FSCN1's potential as a therapeutic target for atherosclerosis is supported by several research findings:

• Expression pattern:

  • Upregulated in human atherosclerotic samples

  • Higher expression in advanced versus early atherosclerotic plaques

  • Primarily expressed in endothelial cells

• Functional effects:

  • FSCN1 knockdown reduces pyroptosis in endothelial cells

  • FSCN1 knockdown increases endothelial cell migration

  • These effects may promote plaque stability and endothelial repair

• Potential therapeutic approaches:

  • Small molecule inhibitors targeting FSCN1

  • RNA interference strategies (siRNA, shRNA)

  • Monoclonal antibodies against FSCN1

• Biomarker potential:

  • ROC curve analysis has demonstrated FSCN1's potential as a diagnostic marker

  • Circulating FSCN1 levels correlate with atherosclerosis risk

What are the challenges in interpreting contradictory FSCN1 functional data across different cell types?

Researchers should consider the following when encountering contradictory FSCN1 functional data:

• Cell-type specificity:

  • FSCN1 has distinct functions in different cell types (endothelial cells vs. cancer cells)

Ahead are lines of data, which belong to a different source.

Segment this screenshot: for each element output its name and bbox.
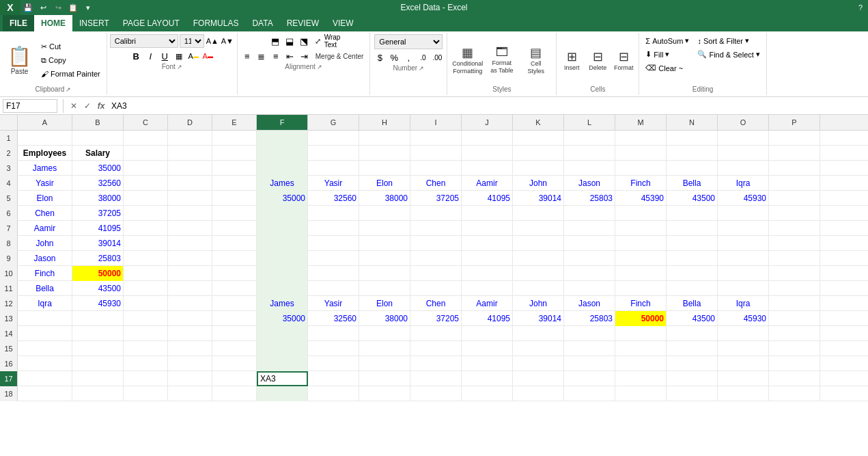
cell-C17[interactable]: [124, 371, 168, 386]
cell-L15[interactable]: [564, 341, 615, 356]
cell-P2[interactable]: [769, 146, 820, 161]
cell-F14[interactable]: [257, 326, 308, 341]
cell-F1[interactable]: [257, 131, 308, 146]
cell-J17[interactable]: [462, 371, 513, 386]
cell-D5[interactable]: [168, 191, 212, 206]
cell-K3[interactable]: [513, 161, 564, 176]
cell-G13[interactable]: 32560: [308, 311, 359, 326]
cell-G16[interactable]: [308, 356, 359, 371]
cell-J18[interactable]: [462, 386, 513, 401]
cell-F11[interactable]: [257, 281, 308, 296]
cell-M7[interactable]: [615, 221, 667, 236]
col-header-J[interactable]: J: [462, 115, 513, 130]
cell-B14[interactable]: [72, 326, 124, 341]
cell-P15[interactable]: [769, 341, 820, 356]
cell-D7[interactable]: [168, 221, 212, 236]
row-num-16[interactable]: 16: [0, 356, 18, 371]
cell-L1[interactable]: [564, 131, 615, 146]
cell-B4[interactable]: 32560: [72, 176, 124, 191]
col-header-G[interactable]: G: [308, 115, 359, 130]
cell-H9[interactable]: [359, 251, 410, 266]
cell-F9[interactable]: [257, 251, 308, 266]
tab-page-layout[interactable]: PAGE LAYOUT: [116, 15, 186, 31]
align-left-button[interactable]: ≡: [240, 49, 254, 63]
cell-L2[interactable]: [564, 146, 615, 161]
cell-D6[interactable]: [168, 206, 212, 221]
cell-I17[interactable]: [410, 371, 462, 386]
cell-C13[interactable]: [124, 311, 168, 326]
cell-J10[interactable]: [462, 266, 513, 281]
cell-N10[interactable]: [667, 266, 718, 281]
cell-P3[interactable]: [769, 161, 820, 176]
cell-D9[interactable]: [168, 251, 212, 266]
col-header-B[interactable]: B: [72, 115, 124, 130]
cell-E17[interactable]: [212, 371, 257, 386]
cell-D14[interactable]: [168, 326, 212, 341]
cell-K17[interactable]: [513, 371, 564, 386]
cell-P6[interactable]: [769, 206, 820, 221]
cell-B16[interactable]: [72, 356, 124, 371]
wrap-text-button[interactable]: Wrap Text: [326, 34, 339, 48]
cell-D10[interactable]: [168, 266, 212, 281]
cell-C9[interactable]: [124, 251, 168, 266]
cell-F7[interactable]: [257, 221, 308, 236]
alignment-expand-icon[interactable]: ↗: [317, 64, 322, 70]
cell-N7[interactable]: [667, 221, 718, 236]
cell-G10[interactable]: [308, 266, 359, 281]
col-header-P[interactable]: P: [769, 115, 820, 130]
cell-O2[interactable]: [718, 146, 769, 161]
cell-D17[interactable]: [168, 371, 212, 386]
cell-L7[interactable]: [564, 221, 615, 236]
cell-K12[interactable]: John: [513, 296, 564, 311]
cell-O13[interactable]: 45930: [718, 311, 769, 326]
cell-O12[interactable]: Iqra: [718, 296, 769, 311]
align-right-button[interactable]: ≡: [269, 49, 283, 63]
col-header-A[interactable]: A: [18, 115, 72, 130]
cell-B17[interactable]: [72, 371, 124, 386]
cell-H2[interactable]: [359, 146, 410, 161]
row-num-13[interactable]: 13: [0, 311, 18, 326]
cell-K7[interactable]: [513, 221, 564, 236]
col-header-H[interactable]: H: [359, 115, 410, 130]
cell-I1[interactable]: [410, 131, 462, 146]
cell-I11[interactable]: [410, 281, 462, 296]
cell-K10[interactable]: [513, 266, 564, 281]
cell-B1[interactable]: [72, 131, 124, 146]
cell-P4[interactable]: [769, 176, 820, 191]
cell-G11[interactable]: [308, 281, 359, 296]
confirm-formula-button[interactable]: ✓: [81, 100, 94, 112]
cell-I8[interactable]: [410, 236, 462, 251]
cell-G1[interactable]: [308, 131, 359, 146]
cell-B10[interactable]: 50000: [72, 266, 124, 281]
cell-A13[interactable]: [18, 311, 72, 326]
cell-C14[interactable]: [124, 326, 168, 341]
cell-N5[interactable]: 43500: [667, 191, 718, 206]
cell-C4[interactable]: [124, 176, 168, 191]
insert-function-button[interactable]: fx: [95, 100, 107, 112]
cell-styles-button[interactable]: ▤ Cell Styles: [520, 38, 552, 82]
cell-I12[interactable]: Chen: [410, 296, 462, 311]
cell-H1[interactable]: [359, 131, 410, 146]
autosum-dropdown-icon[interactable]: ▾: [685, 36, 689, 45]
format-cells-button[interactable]: ⊟ Format: [611, 38, 636, 82]
find-select-button[interactable]: 🔍 Find & Select ▾: [694, 48, 763, 61]
tab-home[interactable]: HOME: [34, 15, 72, 31]
cell-A5[interactable]: Elon: [18, 191, 72, 206]
cell-L17[interactable]: [564, 371, 615, 386]
cell-C16[interactable]: [124, 356, 168, 371]
cell-E12[interactable]: [212, 296, 257, 311]
row-num-9[interactable]: 9: [0, 251, 18, 266]
cell-L5[interactable]: 25803: [564, 191, 615, 206]
cell-P11[interactable]: [769, 281, 820, 296]
cell-I13[interactable]: 37205: [410, 311, 462, 326]
cell-J13[interactable]: 41095: [462, 311, 513, 326]
row-num-15[interactable]: 15: [0, 341, 18, 356]
cell-I3[interactable]: [410, 161, 462, 176]
name-box[interactable]: [3, 99, 57, 113]
cell-N2[interactable]: [667, 146, 718, 161]
tab-insert[interactable]: INSERT: [72, 15, 116, 31]
cell-J12[interactable]: Aamir: [462, 296, 513, 311]
cell-F3[interactable]: [257, 161, 308, 176]
cell-K4[interactable]: John: [513, 176, 564, 191]
cell-J9[interactable]: [462, 251, 513, 266]
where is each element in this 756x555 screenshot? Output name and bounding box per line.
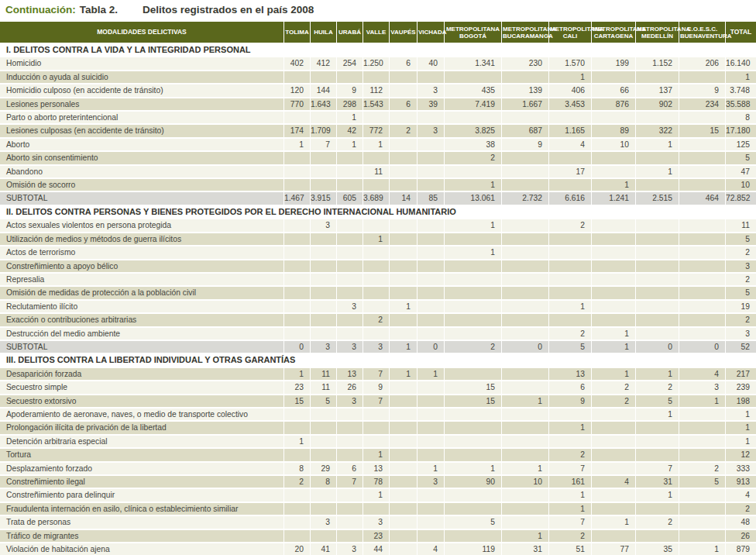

  • Expression levels vary significantly between tissues

• Context-dependent effects:

  • FSCN1 promotes migration in some cancer cells but inhibits migration in endothelial cells

  • These contradictory effects may relate to different interacting partners

• Methodological considerations:

  • Different knockdown efficiencies may yield varying results

  • Experimental conditions (2D vs. 3D culture, matrix composition)

  • Timing of assessments after FSCN1 modulation

• Reconciliation strategies:

  • Perform comprehensive interactome analysis in each cell type

  • Consider phosphorylation status of FSCN1 across experimental systems

  • Evaluate downstream signaling pathway activation

Understanding these context-dependent functions is crucial for developing targeted therapeutic approaches.